In a similar case, In re Bray (1979) 97 Cal.App.3d 506, 158 Cal.Rptr. 745, the Attorney General cited People v. Benefield in an analogous argument.   In Bray, defendant was convicted under ISL and sentenced to a term of six months to life.   He was in prison for a parole violation when the DSL became effective and was released pursuant to its terms.  (See former § 3057.)   He was about to be discharged from parole supervision after having served the maximum of 18 months (the newly enacted maximum), when the law was changed to increase the length of parole to three years.   The BPT attempted to apply this legislation to Bray.

In Bray, the Attorney General argued that the new legislative change to increase the parole period could be applied retroactively because it did not impose a greater punishment than that in effect at the time of the offense.   The court rejected both the Attorney General's argument and the application of People v. Benefield to the case before it:  “We are not here concerned with whether the Legislature intended the first or the second of two ameliorative statutes to retroactively apply.   This is not a situation in which the Legislature has made no express provision for retroactive application of either statute.   We therefore are not called upon to ascertain the legislative intent by means of statutory interpretation.   The Legislature expressly stated that the DSL as operative on July 1, 1977, was applicable to petitioner, and expressly conferred the ameliorative benefits of the DSL on him.   Thereafter, the legislative intent is irrelevant with respect to any amendatory act which imposes a harsher penalty, even though such penalty may be less than that under the ISL.”  (p. 516, 158 Cal.Rptr. 745;  emphasis added.)   The court stated further:  “First, of paramount importance, is the fact that the Legislature expressly stated that the DSL as operative on July 1, 1977, was applicable to prisoners who committed their crimes before that date.   The Legislature expressly conferred the benefits of the DSL on petitioner and placed him in the position as if the DSL parole provisions were the law at the time he committed his offense․”  (p. 517, 158 Cal.Rptr. 745, emphasis added.)
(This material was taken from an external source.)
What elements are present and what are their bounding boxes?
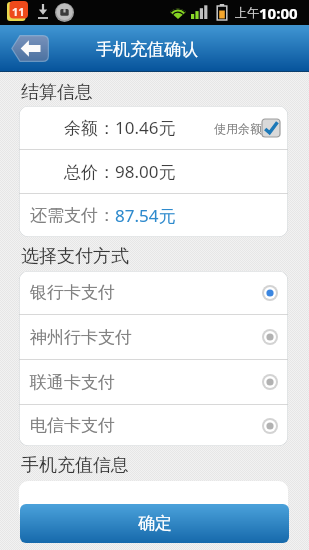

In In re Thomson (1980) 104 Cal.App.3d 950, 164 Cal.Rptr. 99, an ISL prisoner's term was recalculated July 25, 1978, from an indeterminate to a determinate term under the DSL (§ 1170.2, subd. (a) ) and on that date the original version of section 3000, subdivision (b) provided a one-year-maximum parole term after discharge for persons in Thomson's situation.   After the BPT calculated his term, the Legislature amended section 3000, lengthening the parole maximum applicable to Thomson to three years.   The effective date of the amendment was before Thomson's release date.   When he was released, BPT told him his parole was three years instead of one.   The appellate court, although granting Thomson's writ of habeas corpus on a finding that there was not a clear expression of retroactivity to the amendment, recognized that under In re Bray, “once the DSL has applied to a prisoner, the benefits conferred cannot be retroactively taken away.”  (p. 954, 164 Cal.Rptr. 99.)   It further held that retroactive application of the amendment also violated Thomson's right to equal protection of the law.  (p. 954, 164 Cal.Rptr. 99.)  (See also In re Dalton (1981) 117 Cal.App.3d 521, 527–528, 172 Cal.Rptr. 783 and People v. Sovereign (1983) 144 Cal.App.3d 143, 153–154, 192 Cal.Rptr. 469.)

 Appellant seeks to distinguish respondent from defendants in the afore-cited cases on the ground that respondent has no “vested right to parole”.   However, the law need not impair a vested right to violate the ex post facto prohibition.  (Weaver v. Graham, supra, 450 U.S. 24, 29, 101 S.Ct. 960, 964, 67 L.Ed.2d 17.)  “The presence or absence of an affirmative, enforceable right is not relevant ․ to the ex post facto prohibition ․”  (Id., at p. 30, 101 S.Ct., at p. 965.)   Furthermore, since section 3065 placed respondent in the same situation as if section 3041.5 were the law at the time he committed the offense (see In re Bray 97 Cal.App.3d at p. 517, 158 Cal.Rptr. 745), respondent had a “vested right” to annual review hearings.  “Section 3041.5 defines the rights of prisoners and the duties of the board ․”  (In re Fain (1983) 145 Cal.App.3d 540, 546, 193 Cal.Rptr. 483, emphasis added.)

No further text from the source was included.